Stored items >>
┌────────
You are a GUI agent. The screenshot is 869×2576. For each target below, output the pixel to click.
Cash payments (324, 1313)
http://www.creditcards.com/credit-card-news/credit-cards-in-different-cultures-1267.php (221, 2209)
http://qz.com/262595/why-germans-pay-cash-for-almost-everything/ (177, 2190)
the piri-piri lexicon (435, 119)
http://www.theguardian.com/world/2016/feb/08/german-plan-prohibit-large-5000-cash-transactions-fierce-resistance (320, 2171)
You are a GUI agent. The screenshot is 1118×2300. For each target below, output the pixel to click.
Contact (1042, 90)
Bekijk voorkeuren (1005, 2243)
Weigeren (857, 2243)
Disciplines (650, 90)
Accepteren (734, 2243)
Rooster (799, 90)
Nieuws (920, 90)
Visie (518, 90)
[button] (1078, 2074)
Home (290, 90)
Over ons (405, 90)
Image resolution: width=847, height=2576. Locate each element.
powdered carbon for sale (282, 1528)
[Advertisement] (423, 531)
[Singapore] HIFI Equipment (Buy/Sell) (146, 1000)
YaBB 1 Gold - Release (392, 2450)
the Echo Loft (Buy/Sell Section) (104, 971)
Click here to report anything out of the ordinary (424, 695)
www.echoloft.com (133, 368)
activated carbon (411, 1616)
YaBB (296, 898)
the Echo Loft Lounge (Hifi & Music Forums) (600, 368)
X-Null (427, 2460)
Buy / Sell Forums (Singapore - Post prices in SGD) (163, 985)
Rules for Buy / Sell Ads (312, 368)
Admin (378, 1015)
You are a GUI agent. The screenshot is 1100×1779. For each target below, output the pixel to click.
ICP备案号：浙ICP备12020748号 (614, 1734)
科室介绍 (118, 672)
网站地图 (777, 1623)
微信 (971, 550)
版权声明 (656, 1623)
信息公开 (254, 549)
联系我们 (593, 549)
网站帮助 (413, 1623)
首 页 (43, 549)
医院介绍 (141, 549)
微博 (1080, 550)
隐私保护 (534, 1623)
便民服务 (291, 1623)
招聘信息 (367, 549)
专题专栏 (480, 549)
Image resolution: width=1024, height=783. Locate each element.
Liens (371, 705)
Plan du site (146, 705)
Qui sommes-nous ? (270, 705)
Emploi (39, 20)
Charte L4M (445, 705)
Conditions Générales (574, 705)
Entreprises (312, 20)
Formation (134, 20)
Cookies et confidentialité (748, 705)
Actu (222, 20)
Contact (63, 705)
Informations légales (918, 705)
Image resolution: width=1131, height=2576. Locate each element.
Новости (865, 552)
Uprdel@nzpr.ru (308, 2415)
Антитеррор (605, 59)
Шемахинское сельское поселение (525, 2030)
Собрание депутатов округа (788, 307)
└────────
Directions >> Lines with "Forums": return each one from the data above.

Exercise output >>
the Echo Loft Lounge (Hifi & Music Forums) (600, 368)
Buy / Sell Forums (Singapore - Post prices in SGD) (163, 985)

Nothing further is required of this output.